= SUPPLIED DATA =

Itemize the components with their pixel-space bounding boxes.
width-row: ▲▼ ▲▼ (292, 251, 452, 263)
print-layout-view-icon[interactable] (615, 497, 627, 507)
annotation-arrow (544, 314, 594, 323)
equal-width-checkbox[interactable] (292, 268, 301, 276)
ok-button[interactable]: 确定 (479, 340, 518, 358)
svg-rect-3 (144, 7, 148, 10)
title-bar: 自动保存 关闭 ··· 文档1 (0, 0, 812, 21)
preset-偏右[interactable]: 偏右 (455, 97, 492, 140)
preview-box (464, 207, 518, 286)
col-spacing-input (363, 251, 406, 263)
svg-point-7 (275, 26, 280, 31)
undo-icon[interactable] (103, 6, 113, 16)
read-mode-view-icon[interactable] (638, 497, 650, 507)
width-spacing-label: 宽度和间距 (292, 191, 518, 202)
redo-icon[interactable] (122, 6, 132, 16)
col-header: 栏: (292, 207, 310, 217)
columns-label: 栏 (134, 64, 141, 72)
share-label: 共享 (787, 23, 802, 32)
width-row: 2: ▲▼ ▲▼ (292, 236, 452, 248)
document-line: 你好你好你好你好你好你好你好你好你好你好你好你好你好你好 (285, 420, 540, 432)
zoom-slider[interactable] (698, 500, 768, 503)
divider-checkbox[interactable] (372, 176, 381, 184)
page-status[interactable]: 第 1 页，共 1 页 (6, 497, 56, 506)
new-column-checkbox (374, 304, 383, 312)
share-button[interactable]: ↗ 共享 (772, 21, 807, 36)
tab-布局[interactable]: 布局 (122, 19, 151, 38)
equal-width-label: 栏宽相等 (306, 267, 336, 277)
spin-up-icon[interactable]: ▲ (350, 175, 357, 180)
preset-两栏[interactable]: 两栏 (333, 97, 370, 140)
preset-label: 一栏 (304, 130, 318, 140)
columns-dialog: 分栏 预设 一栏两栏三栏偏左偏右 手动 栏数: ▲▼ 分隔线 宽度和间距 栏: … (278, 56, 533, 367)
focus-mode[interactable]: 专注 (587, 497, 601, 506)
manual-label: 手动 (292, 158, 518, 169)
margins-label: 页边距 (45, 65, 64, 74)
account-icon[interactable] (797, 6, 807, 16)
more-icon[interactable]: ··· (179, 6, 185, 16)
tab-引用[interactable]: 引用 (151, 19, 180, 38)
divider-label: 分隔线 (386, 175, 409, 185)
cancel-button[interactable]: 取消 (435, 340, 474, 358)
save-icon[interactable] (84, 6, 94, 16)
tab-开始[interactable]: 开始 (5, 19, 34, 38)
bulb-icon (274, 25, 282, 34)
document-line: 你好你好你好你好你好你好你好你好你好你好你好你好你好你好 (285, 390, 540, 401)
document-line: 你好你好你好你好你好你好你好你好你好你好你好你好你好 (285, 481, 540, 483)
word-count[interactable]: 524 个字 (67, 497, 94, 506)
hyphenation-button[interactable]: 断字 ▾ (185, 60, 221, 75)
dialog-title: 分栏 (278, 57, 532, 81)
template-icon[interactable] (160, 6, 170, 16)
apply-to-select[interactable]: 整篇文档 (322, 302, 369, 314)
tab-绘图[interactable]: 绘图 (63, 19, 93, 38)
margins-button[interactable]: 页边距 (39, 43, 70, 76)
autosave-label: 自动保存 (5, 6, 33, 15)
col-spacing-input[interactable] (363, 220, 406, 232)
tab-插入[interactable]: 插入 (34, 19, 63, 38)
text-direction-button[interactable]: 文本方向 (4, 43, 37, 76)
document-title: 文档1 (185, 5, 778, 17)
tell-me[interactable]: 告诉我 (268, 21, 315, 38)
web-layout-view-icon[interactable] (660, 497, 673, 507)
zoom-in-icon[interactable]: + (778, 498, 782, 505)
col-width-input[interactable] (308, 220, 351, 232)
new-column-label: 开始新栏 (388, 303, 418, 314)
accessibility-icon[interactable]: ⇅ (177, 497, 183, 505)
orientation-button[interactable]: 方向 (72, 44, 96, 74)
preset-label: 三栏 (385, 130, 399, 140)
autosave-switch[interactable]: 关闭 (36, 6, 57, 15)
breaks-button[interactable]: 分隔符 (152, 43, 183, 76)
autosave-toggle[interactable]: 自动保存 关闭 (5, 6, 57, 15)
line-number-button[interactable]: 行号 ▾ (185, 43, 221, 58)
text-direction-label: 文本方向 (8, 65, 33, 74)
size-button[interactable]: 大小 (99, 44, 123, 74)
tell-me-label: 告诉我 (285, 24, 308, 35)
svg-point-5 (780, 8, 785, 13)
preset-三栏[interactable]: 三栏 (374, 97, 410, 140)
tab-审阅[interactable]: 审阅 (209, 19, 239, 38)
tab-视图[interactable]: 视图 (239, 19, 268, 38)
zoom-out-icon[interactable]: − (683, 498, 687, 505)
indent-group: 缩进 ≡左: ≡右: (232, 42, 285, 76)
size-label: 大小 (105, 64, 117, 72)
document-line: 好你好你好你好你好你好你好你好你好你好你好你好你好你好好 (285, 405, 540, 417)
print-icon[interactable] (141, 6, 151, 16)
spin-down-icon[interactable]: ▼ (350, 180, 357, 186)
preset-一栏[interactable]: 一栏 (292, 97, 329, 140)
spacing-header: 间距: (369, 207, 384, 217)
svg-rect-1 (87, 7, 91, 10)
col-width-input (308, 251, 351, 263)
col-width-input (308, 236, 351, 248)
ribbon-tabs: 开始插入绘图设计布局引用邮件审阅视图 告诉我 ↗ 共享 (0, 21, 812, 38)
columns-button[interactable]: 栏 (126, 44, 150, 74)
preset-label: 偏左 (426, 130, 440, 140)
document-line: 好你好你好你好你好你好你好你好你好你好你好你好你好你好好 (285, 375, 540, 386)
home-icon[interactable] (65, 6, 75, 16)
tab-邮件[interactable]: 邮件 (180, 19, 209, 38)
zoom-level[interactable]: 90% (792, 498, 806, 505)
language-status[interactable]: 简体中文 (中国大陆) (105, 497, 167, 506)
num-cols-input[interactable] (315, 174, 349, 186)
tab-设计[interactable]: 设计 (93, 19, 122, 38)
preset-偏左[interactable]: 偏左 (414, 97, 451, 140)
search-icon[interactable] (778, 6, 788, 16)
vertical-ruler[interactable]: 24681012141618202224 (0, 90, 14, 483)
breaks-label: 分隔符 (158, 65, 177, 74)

= EXERCISE INSTRUCTIONS =
Where a line in the records above contains the string "input", copy that line.

= FINAL ANSWER =
col-spacing-input (363, 251, 406, 263)
col-spacing-input[interactable] (363, 220, 406, 232)
col-width-input[interactable] (308, 220, 351, 232)
col-width-input (308, 251, 351, 263)
col-width-input (308, 236, 351, 248)
num-cols-input[interactable] (315, 174, 349, 186)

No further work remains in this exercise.